Your answer should be one number: how many lines of the data include the string "Descargar"?

## Stored items from a collection
[Start of section]

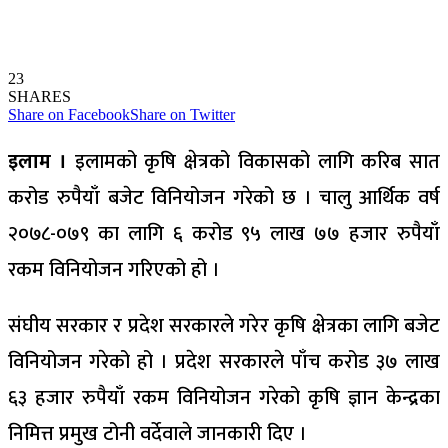
23
SHARES
Share on Facebook
Share on Twitter
इलाम ।
इलामको कृषि क्षेत्रको विकासको लागि करिब सात
करोड रुपैयाँ बजेट विनियोजन गरेको छ । चालु आर्थिक वर्ष
२०७८-०७९ का लागि ६ करोड ९५ लाख ७७ हजार रुपैयाँ
रकम विनियोजन गरिएको हो ।
संघीय सरकार र प्रदेश सरकारले गरेर कृषि क्षेत्रका लागि बजेट
विनियोजन गरेको हो । प्रदेश सरकारले पाँच करोड ३७ लाख
६३ हजार रुपैयाँ रकम विनियोजन गरेको कृषि ज्ञान केन्द्रका
निमित्त प्रमुख टोनी वर्देवाले जानकारी दिए ।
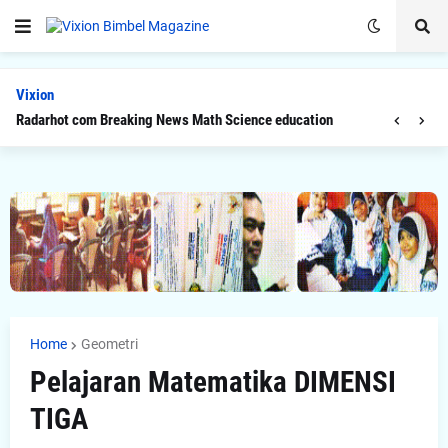
Vixion
Radarhot com Breaking News Math Science education
Home
Geometri
Pelajaran Matematika DIMENSI
TIGA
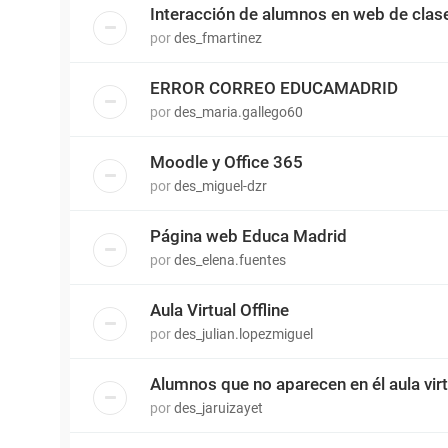
Interacción de alumnos en web de clas
por
des_fmartinez
ERROR CORREO EDUCAMADRID
por
des_maria.gallego60
Moodle y Office 365
por
des_miguel-dzr
Página web Educa Madrid
por
des_elena.fuentes
Aula Virtual Offline
por
des_julian.lopezmiguel
Alumnos que no aparecen en él aula virt
por
des_jaruizayet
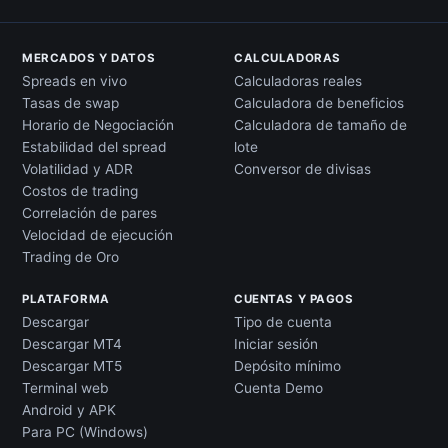
MERCADOS Y DATOS
CALCULADORAS
Spreads en vivo
Calculadoras reales
Tasas de swap
Calculadora de beneficios
Horario de Negociación
Calculadora de tamaño de
Estabilidad del spread
lote
Volatilidad y ADR
Conversor de divisas
Costos de trading
Correlación de pares
Velocidad de ejecución
Trading de Oro
PLATAFORMA
CUENTAS Y PAGOS
Descargar
Tipo de cuenta
Descargar MT4
Iniciar sesión
Descargar MT5
Depósito mínimo
Terminal web
Cuenta Demo
Android y APK
Para PC (Windows)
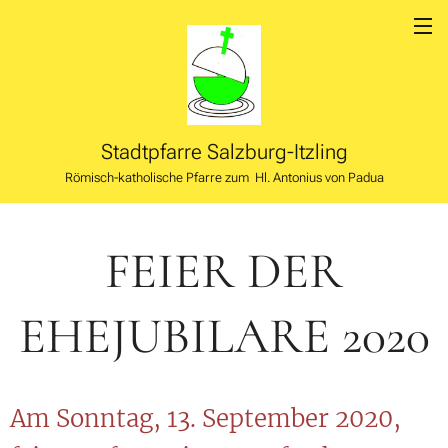
Stadtpfarre
Salzburg-Itzling
Römisch-katholische Pfarre zum Hl. Antonius von Padua
FEIER DER
EHEJUBILARE 2020
Am Sonntag, 13. September 2020,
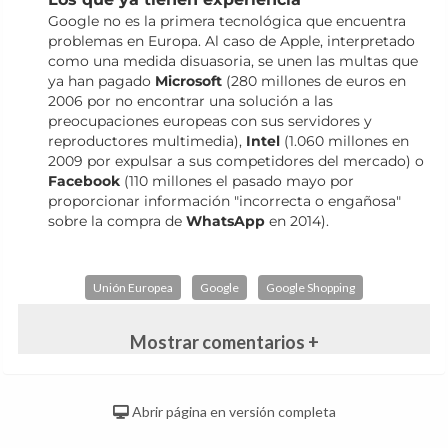
Google no es la primera tecnológica que encuentra
problemas en Europa. Al caso de Apple, interpretado
como una medida disuasoria, se unen las multas que
ya han pagado
Microsoft
(280 millones de euros en
2006 por no encontrar una solución a las
preocupaciones europeas con sus servidores y
reproductores multimedia),
Intel
(1.060 millones en
2009 por expulsar a sus competidores del mercado) o
Facebook
(110 millones el pasado mayo por
proporcionar información "incorrecta o engañosa"
sobre la compra de
WhatsApp
en 2014).
Unión Europea
Google
Google Shopping
Mostrar comentarios +
Abrir página en versión completa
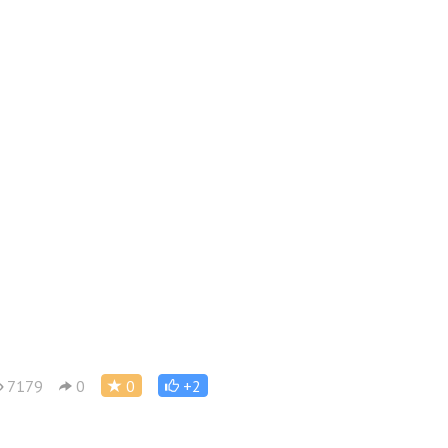
7179
0
0
+2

[End of section]

## Exercise response
3